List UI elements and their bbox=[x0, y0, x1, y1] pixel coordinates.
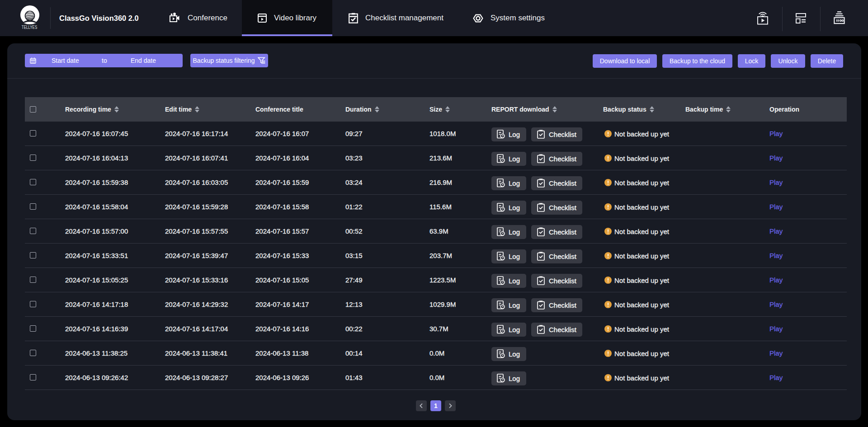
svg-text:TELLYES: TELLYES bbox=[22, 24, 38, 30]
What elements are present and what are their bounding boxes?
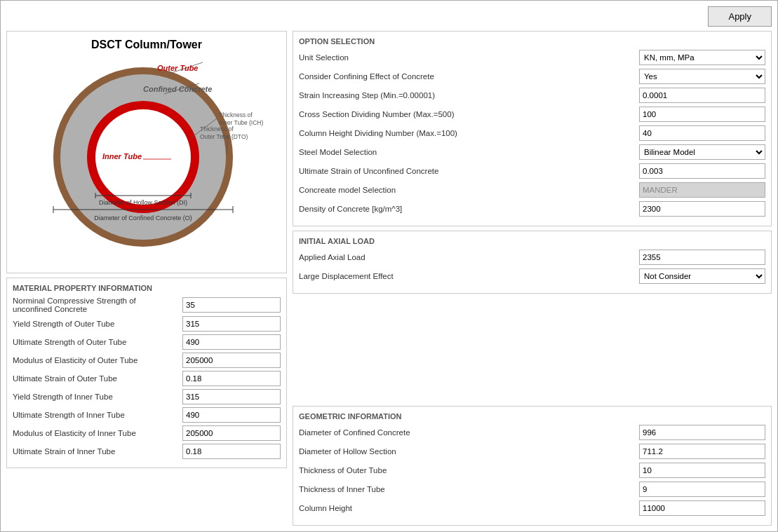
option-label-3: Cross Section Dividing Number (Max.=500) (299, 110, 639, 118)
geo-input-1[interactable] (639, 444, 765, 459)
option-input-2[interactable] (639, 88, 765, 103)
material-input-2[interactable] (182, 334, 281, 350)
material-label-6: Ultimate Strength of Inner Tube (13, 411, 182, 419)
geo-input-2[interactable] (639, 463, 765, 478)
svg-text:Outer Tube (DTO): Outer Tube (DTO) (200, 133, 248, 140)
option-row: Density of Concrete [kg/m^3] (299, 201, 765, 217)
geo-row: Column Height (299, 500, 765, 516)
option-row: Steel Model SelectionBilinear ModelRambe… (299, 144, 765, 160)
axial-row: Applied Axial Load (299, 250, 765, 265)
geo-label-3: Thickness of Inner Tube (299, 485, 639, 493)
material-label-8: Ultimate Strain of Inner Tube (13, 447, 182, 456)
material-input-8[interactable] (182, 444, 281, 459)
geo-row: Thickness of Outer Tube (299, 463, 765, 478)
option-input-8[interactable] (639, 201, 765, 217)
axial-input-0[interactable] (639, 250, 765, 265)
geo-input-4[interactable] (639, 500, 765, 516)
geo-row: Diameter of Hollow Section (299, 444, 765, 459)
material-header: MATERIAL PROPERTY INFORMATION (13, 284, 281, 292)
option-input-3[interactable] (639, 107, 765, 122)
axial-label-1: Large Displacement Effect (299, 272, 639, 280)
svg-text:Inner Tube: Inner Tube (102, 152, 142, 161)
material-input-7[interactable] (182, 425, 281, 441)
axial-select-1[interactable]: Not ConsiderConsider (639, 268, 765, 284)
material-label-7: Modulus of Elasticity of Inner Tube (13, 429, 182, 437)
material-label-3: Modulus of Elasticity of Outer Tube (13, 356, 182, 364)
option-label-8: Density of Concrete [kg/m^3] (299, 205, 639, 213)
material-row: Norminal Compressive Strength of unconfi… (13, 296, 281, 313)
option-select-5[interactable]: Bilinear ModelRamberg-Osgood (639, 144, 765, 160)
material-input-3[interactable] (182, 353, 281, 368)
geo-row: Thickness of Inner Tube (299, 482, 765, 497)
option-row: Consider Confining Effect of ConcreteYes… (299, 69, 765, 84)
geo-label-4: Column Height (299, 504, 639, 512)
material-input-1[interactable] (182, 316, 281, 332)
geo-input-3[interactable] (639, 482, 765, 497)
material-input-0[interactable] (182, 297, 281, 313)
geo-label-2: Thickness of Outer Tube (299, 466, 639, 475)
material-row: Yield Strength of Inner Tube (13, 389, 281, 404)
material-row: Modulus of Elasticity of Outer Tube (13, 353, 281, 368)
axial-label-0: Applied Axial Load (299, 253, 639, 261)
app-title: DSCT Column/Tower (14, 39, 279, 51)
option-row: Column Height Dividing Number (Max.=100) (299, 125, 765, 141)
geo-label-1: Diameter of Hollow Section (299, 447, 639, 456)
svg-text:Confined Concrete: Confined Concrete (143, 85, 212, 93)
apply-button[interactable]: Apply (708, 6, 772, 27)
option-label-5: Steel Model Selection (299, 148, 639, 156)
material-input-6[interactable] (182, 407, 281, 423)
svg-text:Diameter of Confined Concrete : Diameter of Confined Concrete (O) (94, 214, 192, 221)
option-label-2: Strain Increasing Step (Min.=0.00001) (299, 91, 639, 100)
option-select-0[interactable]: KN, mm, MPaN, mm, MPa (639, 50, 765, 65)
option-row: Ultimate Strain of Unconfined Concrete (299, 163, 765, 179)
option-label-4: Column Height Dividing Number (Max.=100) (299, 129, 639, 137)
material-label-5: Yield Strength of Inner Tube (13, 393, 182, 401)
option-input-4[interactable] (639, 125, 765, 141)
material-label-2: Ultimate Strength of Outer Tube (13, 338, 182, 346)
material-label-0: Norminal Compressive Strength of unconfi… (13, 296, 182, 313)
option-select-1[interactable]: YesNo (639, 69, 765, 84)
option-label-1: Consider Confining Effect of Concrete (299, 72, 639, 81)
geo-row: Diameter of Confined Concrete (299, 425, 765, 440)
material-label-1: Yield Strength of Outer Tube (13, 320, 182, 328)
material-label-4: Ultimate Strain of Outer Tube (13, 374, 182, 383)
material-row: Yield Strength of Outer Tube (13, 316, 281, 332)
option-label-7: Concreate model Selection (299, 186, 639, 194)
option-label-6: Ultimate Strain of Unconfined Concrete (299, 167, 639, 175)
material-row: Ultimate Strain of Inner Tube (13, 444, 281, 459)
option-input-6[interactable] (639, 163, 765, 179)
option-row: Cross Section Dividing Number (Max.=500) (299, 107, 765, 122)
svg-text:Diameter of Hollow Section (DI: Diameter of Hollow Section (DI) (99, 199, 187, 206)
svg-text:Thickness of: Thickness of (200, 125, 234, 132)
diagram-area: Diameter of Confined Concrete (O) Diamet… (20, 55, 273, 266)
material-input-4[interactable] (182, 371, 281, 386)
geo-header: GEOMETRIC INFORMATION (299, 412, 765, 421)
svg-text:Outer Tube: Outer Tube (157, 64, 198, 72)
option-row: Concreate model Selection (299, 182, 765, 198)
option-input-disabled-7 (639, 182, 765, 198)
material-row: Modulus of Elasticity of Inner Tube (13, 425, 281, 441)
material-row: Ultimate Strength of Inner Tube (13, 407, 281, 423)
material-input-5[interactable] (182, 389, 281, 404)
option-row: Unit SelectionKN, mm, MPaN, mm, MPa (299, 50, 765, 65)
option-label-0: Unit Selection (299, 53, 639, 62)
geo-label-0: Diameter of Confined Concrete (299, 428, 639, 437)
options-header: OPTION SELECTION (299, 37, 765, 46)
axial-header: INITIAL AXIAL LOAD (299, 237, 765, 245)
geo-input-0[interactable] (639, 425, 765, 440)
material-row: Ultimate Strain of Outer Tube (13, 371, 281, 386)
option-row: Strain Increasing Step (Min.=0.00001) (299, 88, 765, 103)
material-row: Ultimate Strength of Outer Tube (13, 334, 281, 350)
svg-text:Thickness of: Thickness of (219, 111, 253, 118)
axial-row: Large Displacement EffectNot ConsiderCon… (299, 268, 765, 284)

----

EXERCISE DESCRIPTION: Determine how many lines of the listing hold the word "Confining" and reply with that figure alone.

RESULT OF THIS TASK: 2